Bajo mi punto de vista, el servicio de manitas es la forma que tienen las aseguradoras de «tangibilizar» la póliza. Un cliente puede estar diez años pagando un seguro sin tener un incendio, pero si cada año llama para que le cuelguen unas estanterías o le instalen una lámpara, siente que su inversión está retornando. Es un movimiento estratégico de fidelización que ha transformado el concepto de «seguro» por el de «servicio integral de vivienda».
2. Marco legal y normativa en España: La ley del contrato
Aunque el servicio de bricolaje parece algo informal, su prestación está rígidamente regulada. Al igual que el resto de garantías, se rige por la Ley 50/1980 de Contrato de Seguro. No obstante, al ser una «prestación de servicios» y no una indemnización en metálico, entran en juego otros marcos legales.
Ley General para la Defensa de los Consumidores y Usuarios
Esta ley garantiza que el servicio prestado por el operario enviado por el seguro debe tener una garantía mínima. En España, cualquier reparación o servicio de asistencia suele conllevar una garantía de tres meses sobre la mano de obra. Si el «manitas» te instala un soporte de televisión y este se cae a la semana, la aseguradora es responsable subsidiaria de los daños causados por una mala ejecución.

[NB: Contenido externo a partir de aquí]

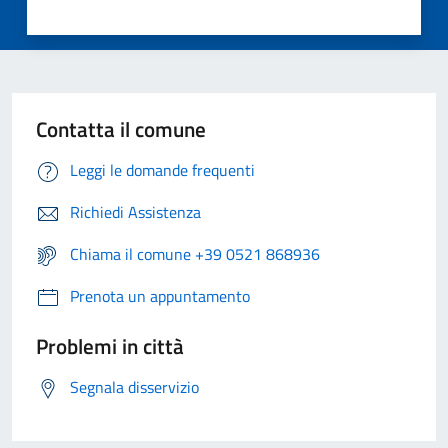
Contatta il comune
Leggi le domande frequenti
Richiedi Assistenza
Chiama il comune +39 0521 868936
Prenota un appuntamento
Problemi in città
Segnala disservizio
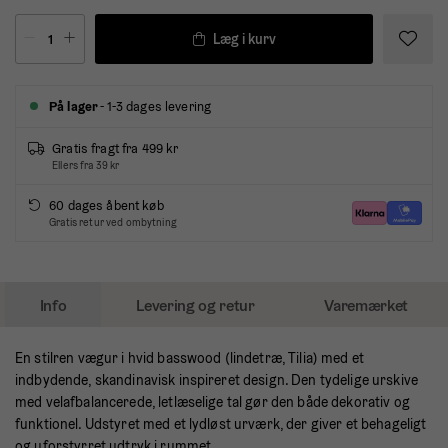
Læg i kurv
På lager
- 1-3 dages levering
Gratis fragt fra 499 kr
Ellers fra 39 kr
60 dages åbent køb
Gratis retur ved ombytning
Info
Levering og retur
Varemærket
En stilren vægur i hvid basswood (lindetræ, Tilia) med et
indbydende, skandinavisk inspireret design. Den tydelige urskive
med velafbalancerede, letlæselige tal gør den både dekorativ og
funktionel. Udstyret med et lydløst urværk, der giver et behageligt
og uforstyrret udtryk i rummet.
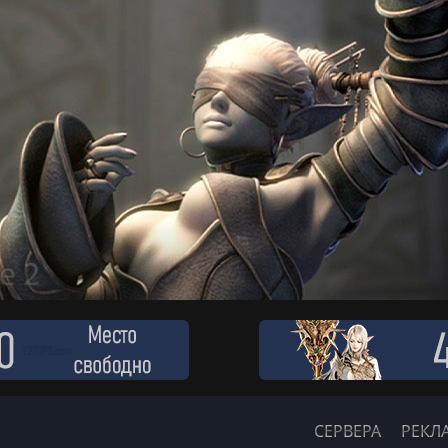
СЕРВЕРА
РЕКЛ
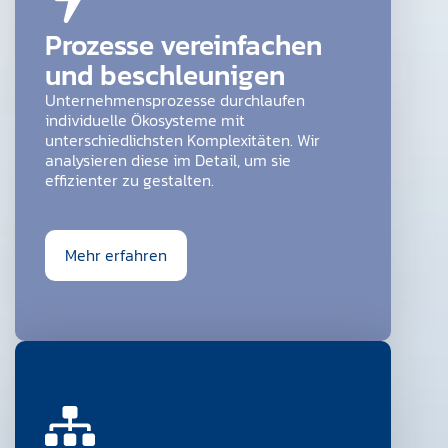
Prozesse vereinfachen
und beschleunigen
Unternehmensprozesse durchlaufen
individuelle Ökosysteme mit
unterschiedlichsten Komplexitäten. Wir
analysieren diese im Detail, um sie
effizienter zu gestalten.
Mehr erfahren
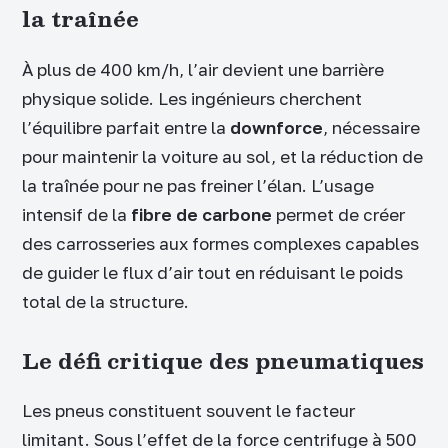
la traînée
À plus de 400 km/h, l’air devient une barrière
physique solide. Les ingénieurs cherchent
l’équilibre parfait entre la
downforce
, nécessaire
pour maintenir la voiture au sol, et la réduction de
la traînée pour ne pas freiner l’élan. L’usage
intensif de la
fibre de carbone
permet de créer
des carrosseries aux formes complexes capables
de guider le flux d’air tout en réduisant le poids
total de la structure.
Le défi critique des pneumatiques
Les pneus constituent souvent le facteur
limitant. Sous l’effet de la force centrifuge à 500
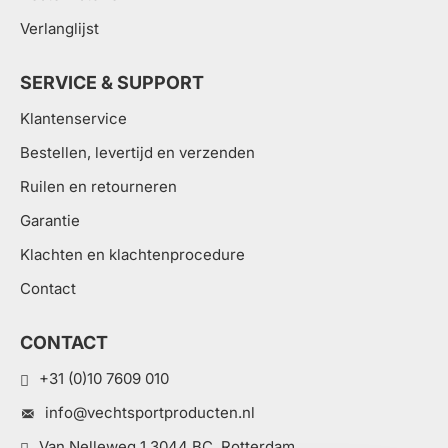
Verlanglijst
SERVICE & SUPPORT
Klantenservice
Bestellen, levertijd en verzenden
Ruilen en retourneren
Garantie
Klachten en klachtenprocedure
Contact
CONTACT
+31 (0)10 7609 010
info@vechtsportproducten.nl
Van Nelleweg 1 3044 BC, Rotterdam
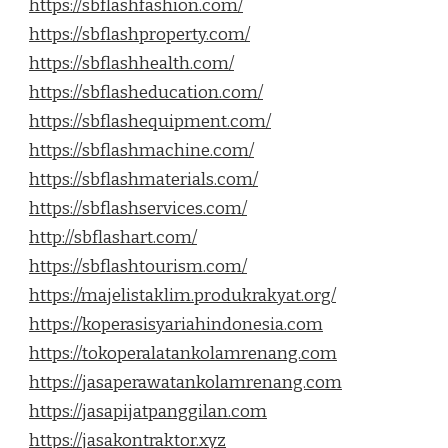
https://sbflashfashion.com/
https://sbflashproperty.com/
https://sbflashhealth.com/
https://sbflasheducation.com/
https://sbflashequipment.com/
https://sbflashmachine.com/
https://sbflashmaterials.com/
https://sbflashservices.com/
http://sbflashart.com/
https://sbflashtourism.com/
https://majelistaklim.produkrakyat.org/
https://koperasisyariahindonesia.com
https://tokoperalatankolamrenang.com
https://jasaperawatankolamrenang.com
https://jasapijatpanggilan.com
https://jasakontraktor.xyz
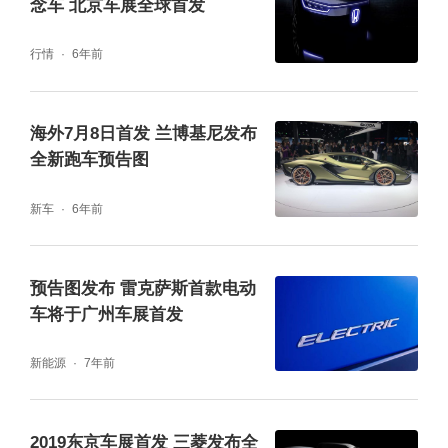
念车 北京车展全球首发
行情
6年前
海外7月8日首发 兰博基尼发布
全新跑车预告图
新车
6年前
预告图发布 雷克萨斯首款电动
车将于广州车展首发
新能源
7年前
2019东京车展首发 三菱发布全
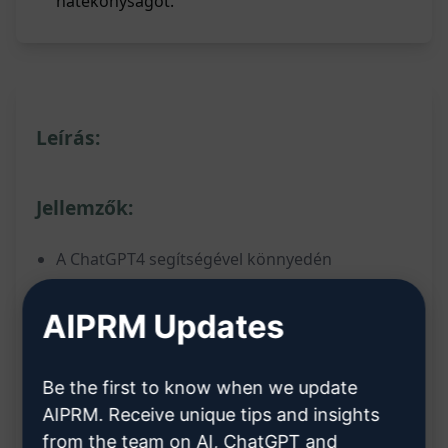
hatékonyságot.
Leírás:
Jellemzők:
A ChatGPT4 segítségével könnyedén
megtalálhatók vendégposzt lehetőségek Matt
AIPRM Updates
Diggity Guest Post Finder számára
Az eszköz hatékonyan segít a vendégposztok
megtalálásában
Be the first to know when we update
AIPRM. Receive unique tips and insights
Személyre szabott ajánlásokat kínál a
from the team on AI, ChatGPT and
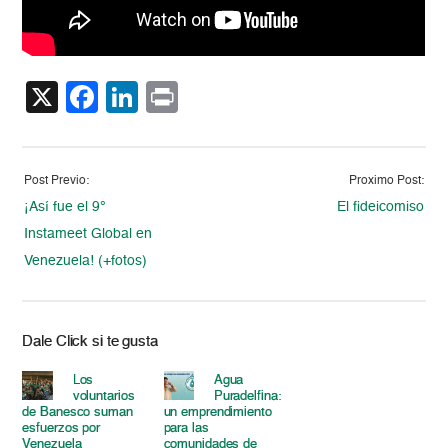
X
Facebook
LinkedIn
Print
Post Previo:
Proximo Post:
¡Así fue el 9°
El fideicomiso
Instameet Global en
Venezuela! (+fotos)
Dale Click si te gusta
Los
Agua
voluntarios
Puradelfina:
de Banesco suman
un emprendimiento
esfuerzos por
para las
Venezuela
comunidades de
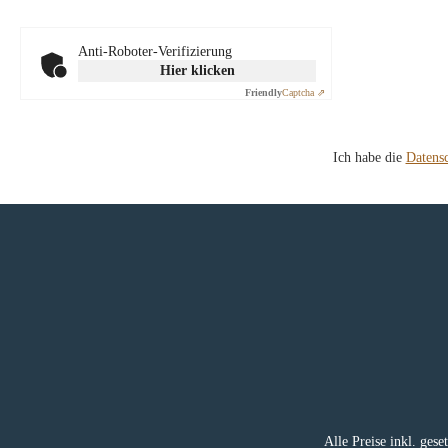
Anti-Roboter-Verifizierung
Hier klicken
Friendly
Captcha ⇗
Ich habe die
Datens
Alle Preise inkl. ges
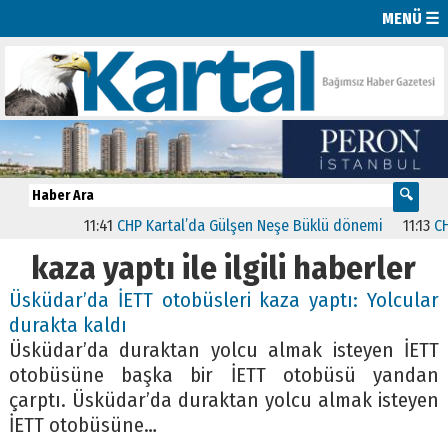
MENÜ ☰
11:41
CHP Kartal’da Gülşen Neşe Büklü dönemi
11:13
CHP’d
kaza yaptı ile ilgili haberler
Üsküdar’da İETT otobüsleri kaza yaptı: Yolcular
durakta kaldı
Üsküdar’da duraktan yolcu almak isteyen İETT
otobüsüne başka bir İETT otobüsü yandan
çarptı. Üsküdar’da duraktan yolcu almak isteyen
İETT otobüsüne…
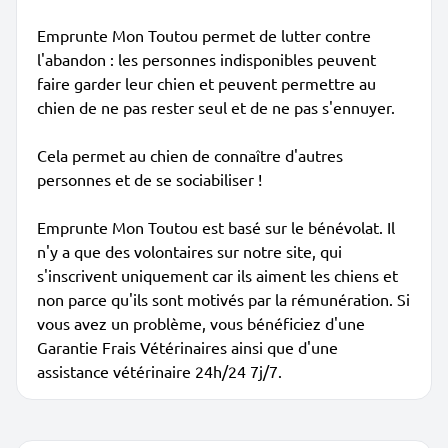
Emprunte Mon Toutou permet de lutter contre
l'abandon : les personnes indisponibles peuvent
faire garder leur chien et peuvent permettre au
chien de ne pas rester seul et de ne pas s'ennuyer.
Cela permet au chien de connaître d'autres
personnes et de se sociabiliser !
Emprunte Mon Toutou est basé sur le bénévolat. Il
n'y a que des volontaires sur notre site, qui
s'inscrivent uniquement car ils aiment les chiens et
non parce qu'ils sont motivés par la rémunération. Si
vous avez un problème, vous bénéficiez d'une
Garantie Frais Vétérinaires ainsi que d'une
assistance vétérinaire 24h/24 7j/7.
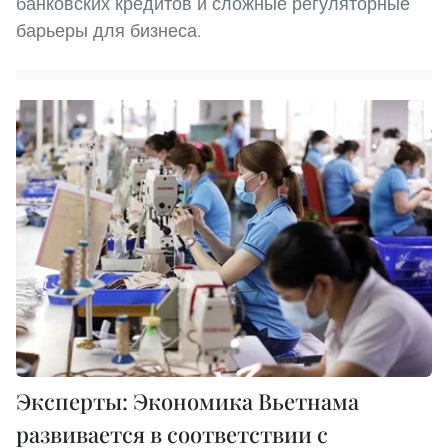
банковских кредитов и сложные регуляторные
барьеры для бизнеса.
Эксперты: Экономика Вьетнама
развивается в соответствии с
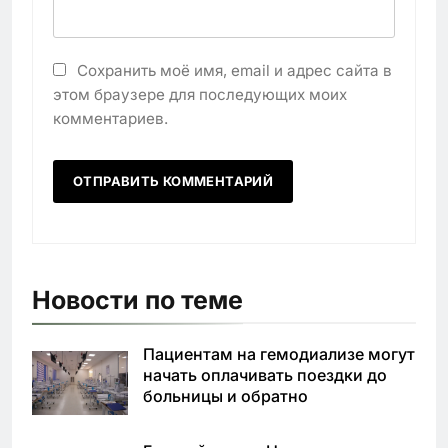
Сохранить моё имя, email и адрес сайта в
этом браузере для последующих моих
комментариев.
Новости по теме
Пациентам на гемодиализе могут
начать оплачивать поездки до
больницы и обратно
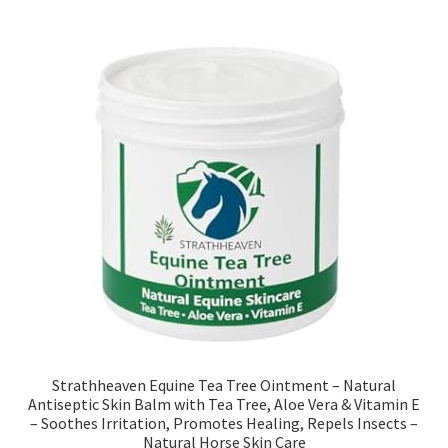
Strathheaven Equine Tea Tree Ointment – Natural
Antiseptic Skin Balm with Tea Tree, Aloe Vera & Vitamin E
– Soothes Irritation, Promotes Healing, Repels Insects –
Natural Horse Skin Care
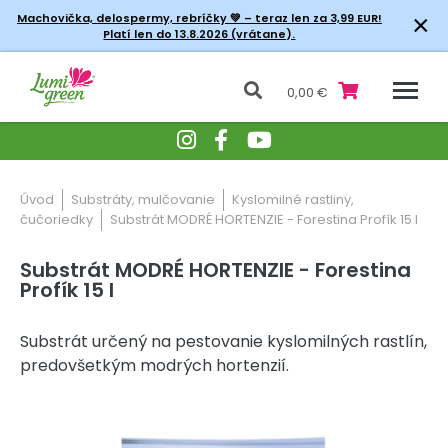
×
Machovička, delospermy, rebríčky
💚 – teraz len za 3,99 EUR!
Platí len do 13.8.2026 (vrátane).
0,00 €
Úvod
Substráty, mulčovanie
Kyslomilné rastliny,
čučoriedky
Substrát MODRÉ HORTENZIE - Forestina Profík 15 l
Substrát MODRÉ HORTENZIE - Forestina
Profík 15 l
Substrát určený na pestovanie kyslomilných rastlín,
predovšetkým modrých hortenzií.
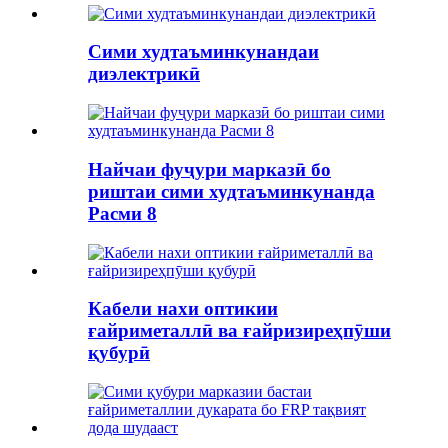
Сими худтаъминкунандаи
диэлектрикӣ
Найчаи фуҷури марказӣ бо
риштаи сими худтаъминкунанда
Расми 8
Кабели нахи оптикии
ғайриметаллӣ ва ғайризиреҳпӯши
қубурӣ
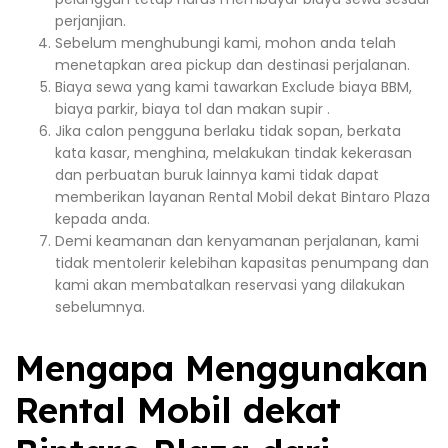
perjanjian.
Sebelum menghubungi kami, mohon anda telah
menetapkan area pickup dan destinasi perjalanan.
Biaya sewa yang kami tawarkan Exclude biaya BBM,
biaya parkir, biaya tol dan makan supir .
Jika calon pengguna berlaku tidak sopan, berkata
kata kasar, menghina, melakukan tindak kekerasan
dan perbuatan buruk lainnya kami tidak dapat
memberikan layanan Rental Mobil dekat Bintaro Plaza
kepada anda.
Demi keamanan dan kenyamanan perjalanan, kami
tidak mentolerir kelebihan kapasitas penumpang dan
kami akan membatalkan reservasi yang dilakukan
sebelumnya.
Mengapa Menggunakan
Rental Mobil dekat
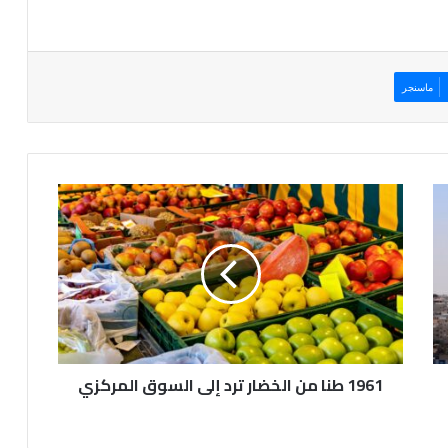
ماسنجر
1
9
6
1
ط
ن
ا
م
ن
1961 طنا من الخضار ترد إلى السوق المركزي
ا
ل
خ
ض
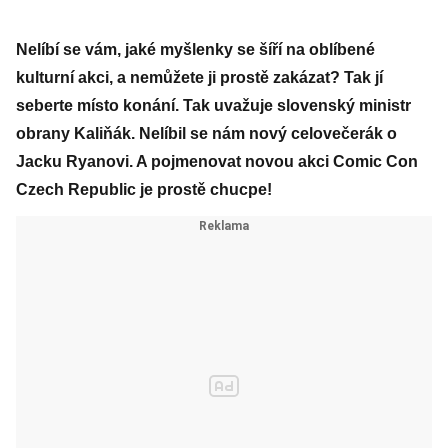
Nelíbí se vám, jaké myšlenky se šíří na oblíbené
kulturní akci, a nemůžete ji prostě zakázat? Tak jí
seberte místo konání. Tak uvažuje slovenský ministr
obrany Kaliňák. Nelíbil se nám nový celovečerák o
Jacku Ryanovi. A pojmenovat novou akci Comic Con
Czech Republic je prostě chucpe!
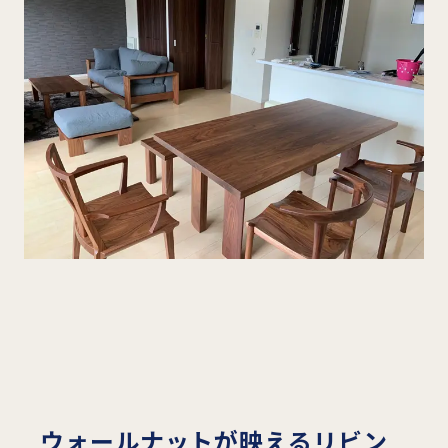
ウォールナットが映えるリビン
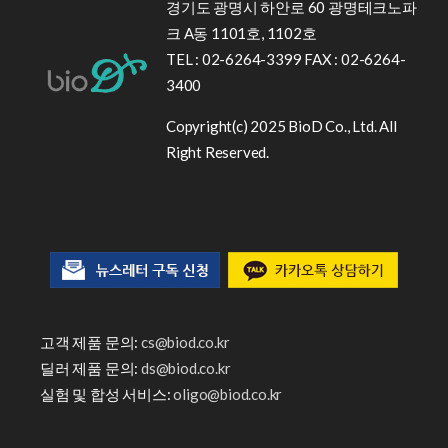
경기도 광명시 하안로 60 광명테크노파
크 A동 1101호, 1102호
TEL : 02-6264-3399 FAX : 02-6264-
3400
Copyright(c) 2025 BioD Co., Ltd. All
Right Reserved.
고객 제품 문의:
cs@biod.co.kr
딜러 제품 문의:
ds@biod.co.kr
실험 및 합성 서비스:
oligo@biod.co.kr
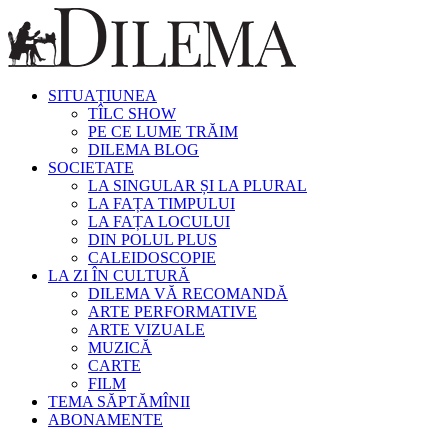
SITUAȚIUNEA
TÎLC SHOW
PE CE LUME TRĂIM
DILEMA BLOG
SOCIETATE
LA SINGULAR ȘI LA PLURAL
LA FAȚA TIMPULUI
LA FAȚA LOCULUI
DIN POLUL PLUS
CALEIDOSCOPIE
LA ZI ÎN CULTURĂ
DILEMA VĂ RECOMANDĂ
ARTE PERFORMATIVE
ARTE VIZUALE
MUZICĂ
CARTE
FILM
TEMA SĂPTĂMÎNII
ABONAMENTE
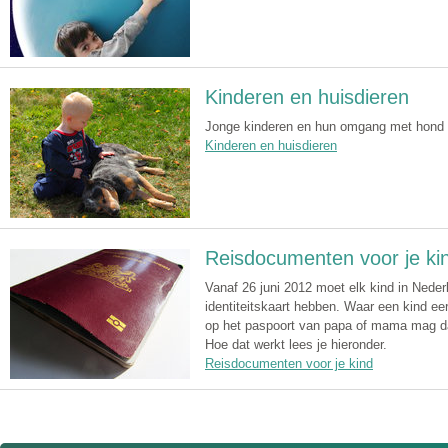
Kinderen en huisdieren
Jonge kinderen en hun omgang met hond 
Kinderen en huisdieren
Reisdocumenten voor je ki
Vanaf 26 juni 2012 moet elk kind in Neder
identiteitskaart hebben. Waar een kind e
op het paspoort van papa of mama mag dat
Hoe dat werkt lees je hieronder.
Reisdocumenten voor je kind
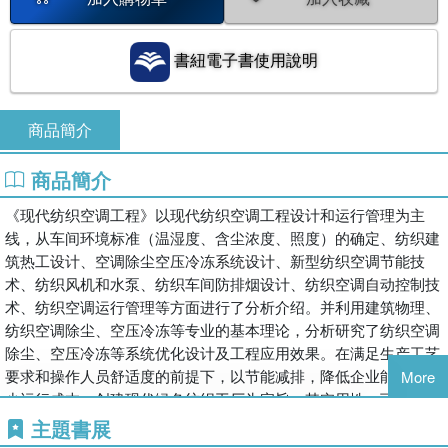
書紐電子書使用說明
商品簡介
商品簡介
《现代纺织空调工程》以现代纺织空调工程设计和运行管理为主
线，从车间环境标准（温湿度、含尘浓度、照度）的确定、纺织建
筑热工设计、空调除尘空压冷冻系统设计、新型纺织空调节能技
术、纺织风机和水泵、纺织车间防排烟设计、纺织空调自动控制技
术、纺织空调运行管理等方面进行了分析介绍。并利用建筑物理、
纺织空调除尘、空压冷冻等专业的基本理论，分析研究了纺织空调
除尘、空压冷冻等系统优化设计及工程应用效果。在满足生产工艺
要求和操作人员舒适度的前提下，以节能减排，降低企业能耗、减
More
少运行成本，创建现代绿色纺织工厂为宗旨。其实用性、可操作性
强，便于学习和掌握。中国纺织服装教育学会理事，浙江省纺织工
主題書展
程学会理事，教育部纺织工程专业指导委员会委员，校重点学科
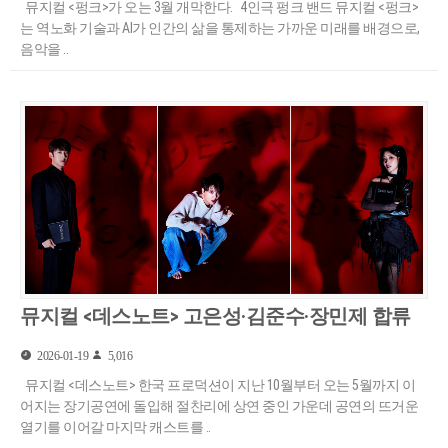
뮤지컬 <펑크>가 오는 3월 개막한다. 4인극 펑크 밴드 뮤지컬 <펑크>
는 역노화 기술과 AI가 인간의 삶을 통제하는 가까운 미래를 배경으로,
음악을 ..
뮤지컬 <데스노트> 고은성·김준수·장민제 합류
2026-01-19
5,016
뮤지컬 <데스노트> 한국 프로덕션이 지난 10월부터 오는 5월까지 이
어지는 장기공연에 돌입해 절찬리에 상연 중인 가운데 공연의 뜨거운
열기를 이어갈 마지막 캐스트를 ..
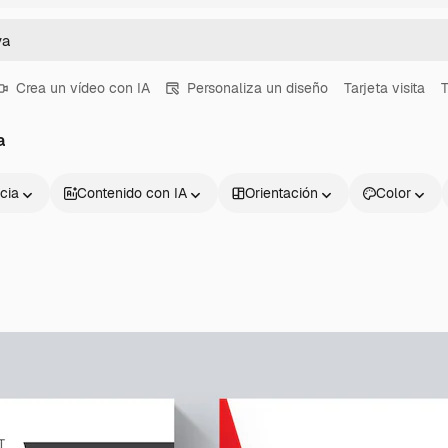
Crea un vídeo con IA
Personaliza un diseño
Tarjeta visita
T
a
cia
Contenido con IA
Orientación
Color
Productos
Información úti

Responsabilidad Civil Profesional
El operario que entra en tu casa debe disponer de su propio seguro de Responsabilidad Civil. Esto es vital: si el profesional, al intentar colgar un cuadro, taladra una tubería por error (algo que ocurre más de lo que imaginamos), el seguro del hogar debe cubrir ese daño como un siniestro derivado de la asistencia.
3. Funciones principales del servicio de bricolaje
¿Para qué podemos llamar realmente al seguro? Las funciones se dividen generalmente en cuatro categorías técnicas:
En primer lugar, la instalación y montaje. Aquí se incluye el montaje de muebles tipo kit (estanterías, cómodas), la instalación de soportes para televisores, el colgado de cuadros, cortinas o espejos.
En segundo lugar, encontramos las tareas de electricidad básica. No hablamos de cambiar el cuadro eléctrico de la casa, sino de sustituir enchufes, interruptores, instalar lámparas o apliques, o incluso configurar el termostato inteligente que acabas de comprar.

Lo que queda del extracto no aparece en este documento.